コラム(283):誰のための日中首脳会談か
10月25日からの安倍首相の訪中は、中国からの要請で実施されましたが、首脳会談後の共同声明や合同記者会見もなく、両国には依然わだかまりが残ったままです。
朝日新聞の本音
読売新聞の社説は「米国に次ぐ世界第2、第3の経済大国の協調は繁栄と国際情勢の安定をもたらす」と述べつつ「日本は米国や豪州などと『インド太平洋戦略』を進め、中国の一方的な海洋進出に対抗していくことが重要である」と対中包囲網を急がせています。国民としては訪中の真意がわからなかっただけにこの社説はもっともと思われます。
一方、朝日新聞の社説は、「世界第2と第3の経済力を持つ両国が協力するのは、時代の要請に応える前進だ」としつつ、「日本の側は、単なる対米追従ではない自立した外交の強化が求められる」と対米外交に釘を刺しています。朝日新聞はトランプ・安倍連合(ご参考:当ブログ「トランプ・安倍連合と中国」)を離間させたいのです。
中国の熱烈歓迎は嘘
25日のレセプションで李克強首相は表向きの大歓迎とは裏腹に、日中共同声明にある「日本は戦争責任を反省する」「一つの中国の原則堅持」を意図的に持ち出し、また、習近平主席は首脳会談の前日にわざわざ南部戦区を視察し「いつでもすぐに戦えるように、指揮能力を高めよ」と檄を飛ばしています。
一方の安倍首相は、「習近平主席、李克強総理と、これからの日中関係の道しるべとなる3つの原則(「競争から協調へ」「パートナーであり、互いに脅威とならない」「自由で公正な貿易体制の発展」)を確認しました」とし、中国の覇権主義を牽制しています。
また、李克強首相との会談で安倍首相は、ウイグル族弾圧に触れ「中国国内の人権状況について日本を含む国際社会が注視している」と発言し、中国政府が一番触れられたくない問題を突いています。
目先の欲にかられる自民党幹部
国際政治では、世界平和を希求する高い志と冷徹な現状分析能力が求められますが、残念ながら現在の自民党には、安倍首相を除きその感覚を持っている人物はいません。
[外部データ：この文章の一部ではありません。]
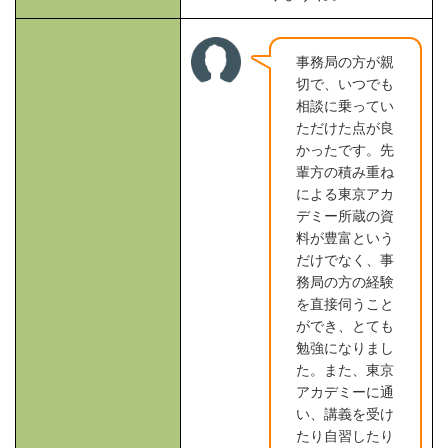
事務局の方が親
切で、いつでも
相談に乗ってい
ただけた点が良
かったです。先
輩方の積み重ね
による東京アカ
デミー所蔵の資
料が豊富という
だけでなく、事
務局の方の経験
を直接伺うこと
ができ、とても
勉強になりまし
た。また、東京
アカデミーに通
い、講義を受け
たり自習したり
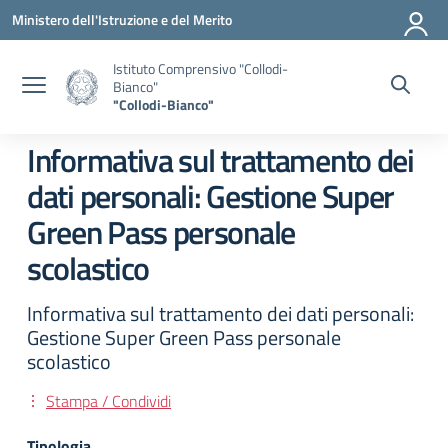
Vai ai contenuti
Vai al menu di navigazione
Vai al footer
Ministero dell'Istruzione e del Merito
Istituto Comprensivo "Collodi-
Bianco"
"Collodi-Bianco"
Informativa sul trattamento dei
dati personali: Gestione Super
Green Pass personale
scolastico
Informativa sul trattamento dei dati personali:
Gestione Super Green Pass personale
scolastico
Stampa / Condividi
Tipologia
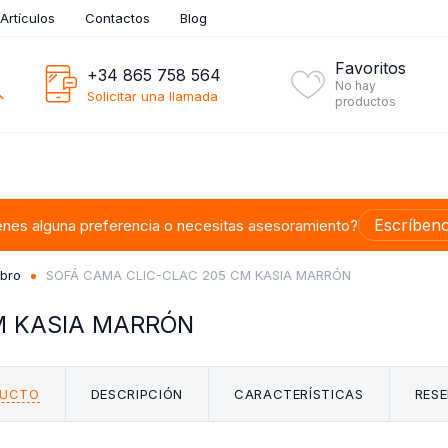
Artículos
Contactos
Blog
Favoritos
+34 865 758 564
No hay
Solicitar una llamada
productos
Escríben
enes alguna preferencia o necesitas asesoramiento?
ibro
SOFÁ CAMA CLIC-CLAC 205 CM KASIA MARRÓN
M KASIA MARRÓN
DUCTO
DESCRIPCIÓN
CARACTERÍSTICAS
RESE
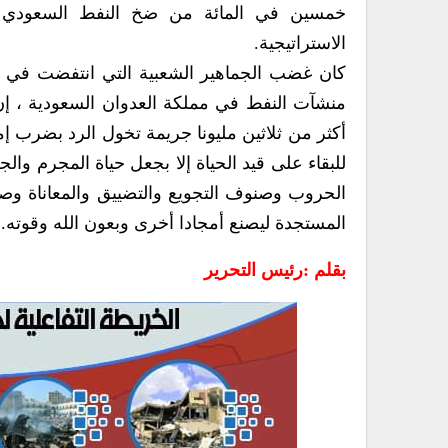
خمسين في المائة من ضخ النفط السعودي وتأ
الاستراتيجية.
كان غضب الجماهير الشعبية التي انتفضت في كل
منشآت النفط في مملكة العدوان السعودية ، إن 
أكثر من ثلاثين مليونا جريمة تخول الرد بضرب إمد
للبقاء على قيد الحياة إلا بجعل حياة المجرم وا
الحروب وصنوف التجويع والتضييق والمعاناة وصنع
المستجدة ليصنع أمجادا أخرى وبعون الله وقوته..وصدق الله ال
بقلم :رئيس التحرير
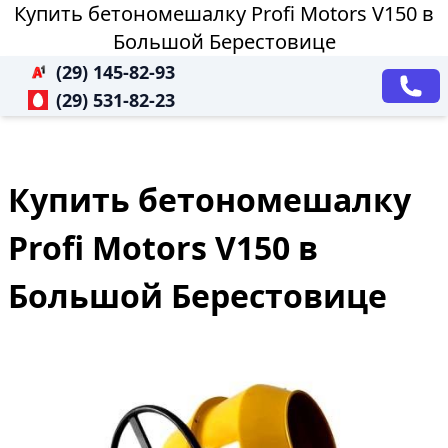
Купить бетономешалку Profi Motors V150 в
Большой Берестовице
(29) 145-82-93
(29) 531-82-23
Купить бетономешалку
Profi Motors V150 в
Большой Берестовице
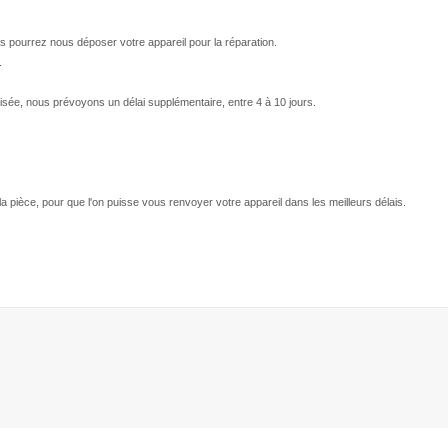
s pourrez nous déposer votre appareil pour la réparation.
.
isée, nous prévoyons un délai supplémentaire, entre 4 à 10 jours.
 la pièce, pour que l'on puisse vous renvoyer votre appareil dans les meilleurs délais.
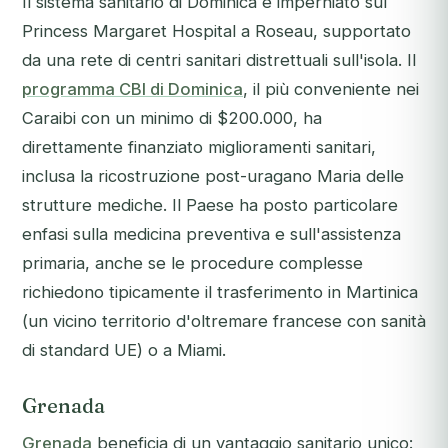
Il sistema sanitario di Dominica è imperniato sul
Princess Margaret Hospital a Roseau, supportato
da una rete di centri sanitari distrettuali sull'isola. Il
programma CBI di Dominica
, il più conveniente nei
Caraibi con un minimo di $200.000, ha
direttamente finanziato miglioramenti sanitari,
inclusa la ricostruzione post-uragano Maria delle
strutture mediche. Il Paese ha posto particolare
enfasi sulla medicina preventiva e sull'assistenza
primaria, anche se le procedure complesse
richiedono tipicamente il trasferimento in Martinica
(un vicino territorio d'oltremare francese con sanità
di standard UE) o a Miami.
Grenada
Grenada
beneficia di un vantaggio sanitario unico:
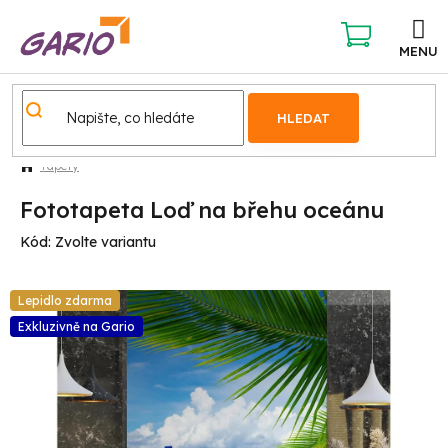
Přejít
na
obsah
NÁKUPNÍ
KOŠÍK
HLEDAT
Tapety
Fototapeta Loď na břehu oceánu
Kód:
Zvolte variantu
Lepidlo zdarma
Exkluzivně na Gario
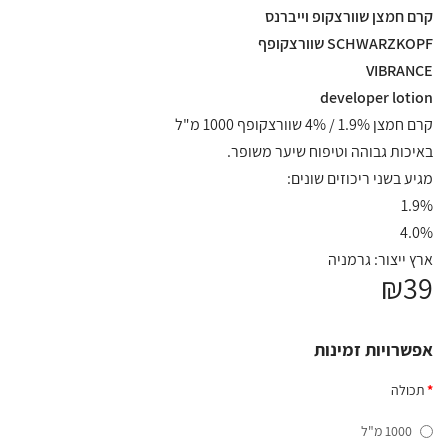
קרם חמצן שוורצקופ וייברנס
SCHWARZKOPF שוורצקופף
VIBRANCE
developer lotion
קרם חמצן 1.9% / 4% שוורצקופף 1000 מ"ל
באיכות גבוהה וטיפוח שיער משופר.
מגיע בשני ריכוזים שונים:
1.9%
4.0%
ארץ ייצור: גרמניה
₪39
אפשרויות זמינות
תכולה
1000 מ"ל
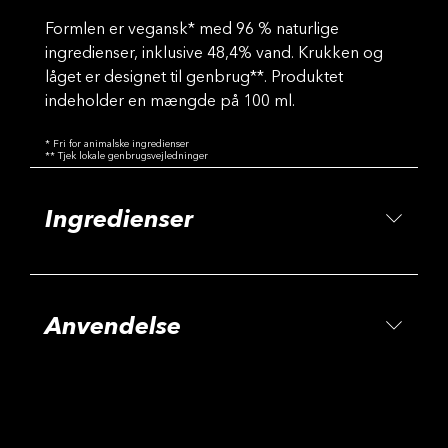
Formlen er vegansk* med 96 % naturlige
ingredienser, inklusive 48,4% vand. Krukken og
låget er designet til genbrug**. Produktet
indeholder en mængde på 100 ml.
* Fri for animalske ingredienser
** Tjek lokale genbrugsvejledninger
Ingredienser
Anvendelse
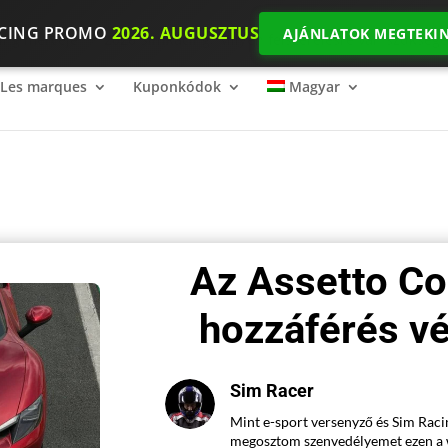
ACING PROMO
2026. AUGUSZTUS
AJÁNLATOK MEGTEKIN
ing mércéje
2026 SimRacing: Milyen felszerelésre van szükséged
Les marques
Kuponkódok
Magyar
Az Assetto Co
hozzáférés vé
Sim Racer
Mint e-sport versenyző és Sim Raci
megosztom szenvedélyemet ezen a 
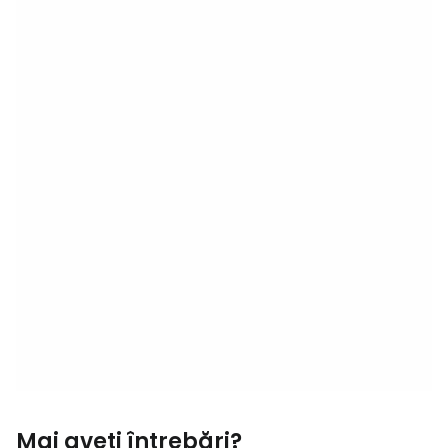
Mai aveți întrebări?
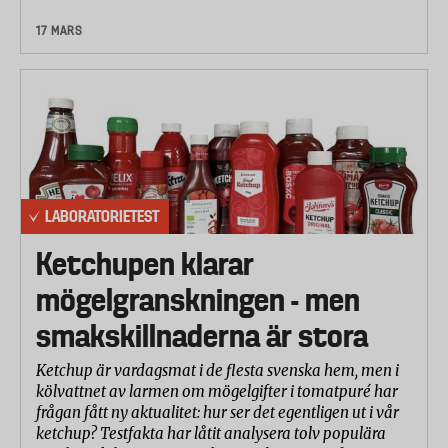
17 MARS
LABORATORIETEST
Ketchupen klarar
mögelgranskningen - men
smakskillnaderna är stora
Ketchup är vardagsmat i de flesta svenska hem, men i
kölvattnet av larmen om mögelgifter i tomatpuré har
frågan fått ny aktualitet: hur ser det egentligen ut i vår
ketchup? Testfakta har låtit analysera tolv populära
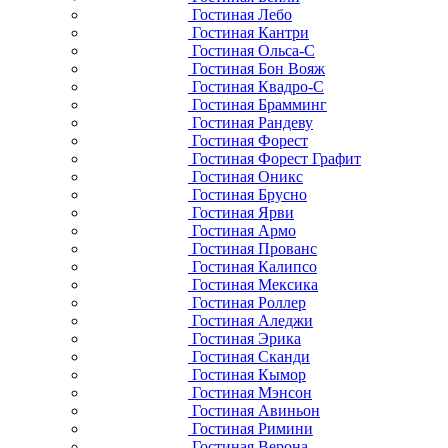
Гостиная Лебо
Гостиная Кантри
Гостиная Ольса-С
Гостиная Бон Вояж
Гостиная Квадро-С
Гостиная Брамминг
Гостиная Рандеву
Гостиная Форест
Гостиная Форест Графит
Гостиная Оникс
Гостиная Брусно
Гостиная Ярви
Гостиная Армо
Гостиная Прованс
Гостиная Калипсо
Гостиная Мексика
Гостиная Роллер
Гостиная Аледжи
Гостиная Эрика
Гостиная Сканди
Гостиная Кымор
Гостиная Мэнсон
Гостиная Авиньон
Гостиная Римини
Гостиная Верона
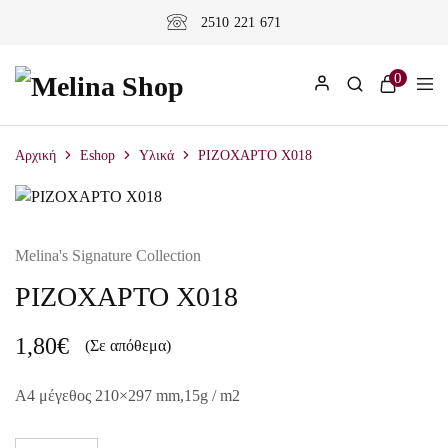
2510 221 671
0
Αρχική
Eshop
Υλικά
ΡΙΖΟΧΑΡΤΟ X018
Melina's Signature Collection
ΡΙΖΟΧΑΡΤΟ X018
1,80
€
(Σε απόθεμα)
A4 μέγεθος 210×297 mm,15g / m2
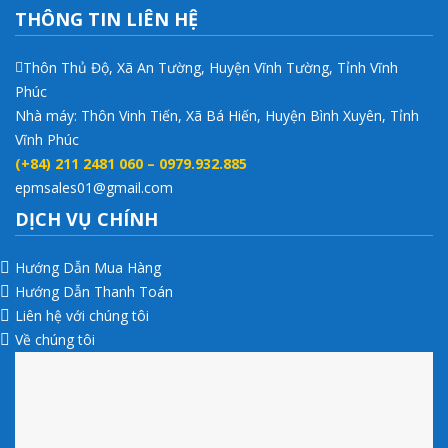
THÔNG TIN LIÊN HỆ
Thôn Thủ Độ, Xã An Tường, Huyện Vĩnh Tường, Tỉnh Vĩnh
Phúc
Nhà máy: Thôn Vinh Tiến, Xã Bá Hiến, Huyện Bình Xuyên, Tỉnh
Vĩnh Phúc
(+84) 211 2481 060 – 0979.932.885
epmsales01@gmail.com
DỊCH VỤ CHÍNH
Hướng Dẫn Mua Hàng
Hướng Dẫn Thanh Toán
Liên hệ với chúng tôi
Về chúng tôi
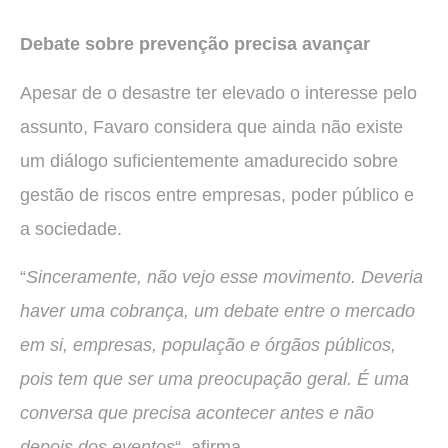
Debate sobre prevenção precisa avançar
Apesar de o desastre ter elevado o interesse pelo
assunto, Favaro considera que ainda não existe
um diálogo suficientemente amadurecido sobre
gestão de riscos entre empresas, poder público e
a sociedade.
“
Sinceramente, não vejo esse movimento. Deveria
haver uma cobrança, um debate entre o mercado
em si, empresas, população e órgãos públicos,
pois tem que ser uma preocupação geral. É uma
conversa que precisa acontecer antes e não
depois dos eventos
“, afirma.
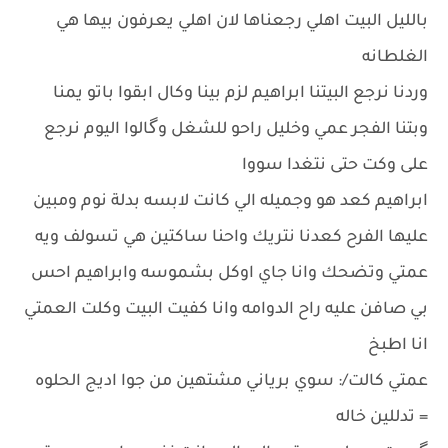
بالليل البيت اهلي رجعناها لان اهلي يعرفون بيها هي
الغلطانه
وردنا نرجع البيتنا ابراهيم لزم بينا وكال ابقوا باتو يمنا
وبتنا الفجر عمي وخليل راحو للشغل وگالوا اليوم نرجع
على وكت حتى نتغدا سووا
ابراهيم كعد هو وجميله الي كانت لابسه بدلة نوم ومبين
عليها الفرح كعدنا نتريك واحنا ساكتين هي تسولف ويه
عمتي وتضحك وانا جاي اوكل بشموسه وابراهيم احس
بي صافن عليه راح الدوامه وانا كفيت البيت وكلت العمتي
انا اطبخ
عمتي كالت/: سوي برياني مشتهين من جوا اديج الحلوه
= تدللين خاله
問題なのは、米中摩擦で中国が経済的窮地を脱するために日本に秋波を送っているさなか、「日中友好が新段階に入った」と喜ぶ自民党議員が多いことです。政治家として情け無さすぎです。
自民党の事情に詳しい友人が次のように指摘しています。
安倍首相は中国と仲良くなりたいなどとは思っていません。
中国の覇権主義が国際社会の秩序を破壊していることに本気で怒っています。
しかし、自民党の親中利権派の議員は、米中経済摩擦で窮地に立っている中国が日本を頼っていることに乗じ、
今回の訪中に500名もの財界人を同行させ、利権あさりに押し掛けました。
さながら「訪中利権ツアー」の様相を呈しています。
その首謀者は日中友好議員連盟を実質的に仕切っている二階俊博氏です。
最近、自民党内の利権派議員の台頭が激しくなっています。
また、閣僚の顔ぶれも能力のない人たちが揃っています。
この現状で、今の時期、わざわざ中国と親しくする政権。
そして、挙句のはてに消費税増税を推し進める政権。
意味のない今回の訪中など、
国民の考えと相反する行動ばかりの状況に国民は少しずつ嫌気を差し始めています。
国民による未曾有の政治不信がまもなくやってくるのではないでしょうか。